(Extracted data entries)

┌──

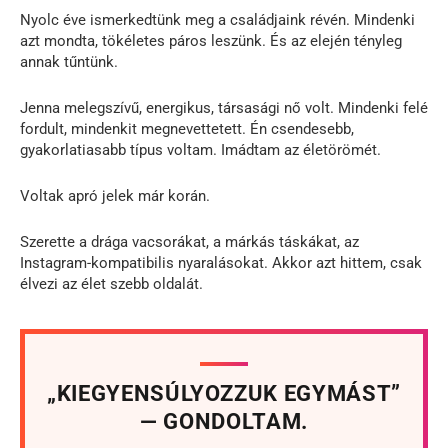
Nyolc éve ismerkedtünk meg a családjaink révén. Mindenki
azt mondta, tökéletes páros leszünk. És az elején tényleg
annak tűntünk.
Jenna melegszívű, energikus, társasági nő volt. Mindenki felé
fordult, mindenkit megnevettetett. Én csendesebb,
gyakorlatiasabb típus voltam. Imádtam az életörömét.
Voltak apró jelek már korán.
Szerette a drága vacsorákat, a márkás táskákat, az
Instagram-kompatibilis nyaralásokat. Akkor azt hittem, csak
élvezi az élet szebb oldalát.
„KIEGYENSÚLYOZZUK EGYMÁST”
— GONDOLTAM.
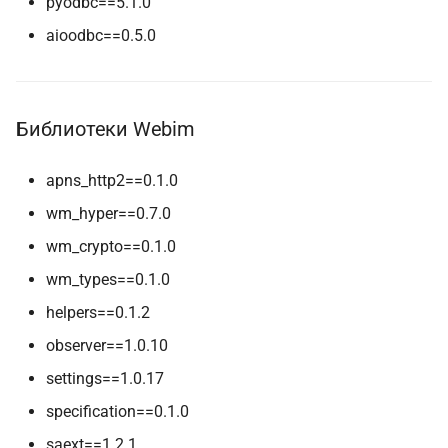
pyodbc==5.1.0
aioodbc==0.5.0
Библиотеки Webim
apns_http2==0.1.0
wm_hyper==0.7.0
wm_crypto==0.1.0
wm_types==0.1.0
helpers==0.1.2
observer==1.0.10
settings==1.0.17
specification==0.1.0
saext==1.2.1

└──

REQUIRED WORK
From the first line to the last, copy the records exactly and skip the pictures.

FINISHED EXERCISE
Nyolc éve ismerkedtünk meg a családjaink révén. Mindenki
azt mondta, tökéletes páros leszünk. És az elején tényleg
annak tűntünk.
Jenna melegszívű, energikus, társasági nő volt. Mindenki felé
fordult, mindenkit megnevettetett. Én csendesebb,
gyakorlatiasabb típus voltam. Imádtam az életörömét.
Voltak apró jelek már korán.
Szerette a drága vacsorákat, a márkás táskákat, az
Instagram-kompatibilis nyaralásokat. Akkor azt hittem, csak
élvezi az élet szebb oldalát.
„KIEGYENSÚLYOZZUK EGYMÁST”
— GONDOLTAM.
pyodbc==5.1.0
aioodbc==0.5.0
Библиотеки Webim
apns_http2==0.1.0
wm_hyper==0.7.0
wm_crypto==0.1.0
wm_types==0.1.0
helpers==0.1.2
observer==1.0.10
settings==1.0.17
specification==0.1.0
saext==1.2.1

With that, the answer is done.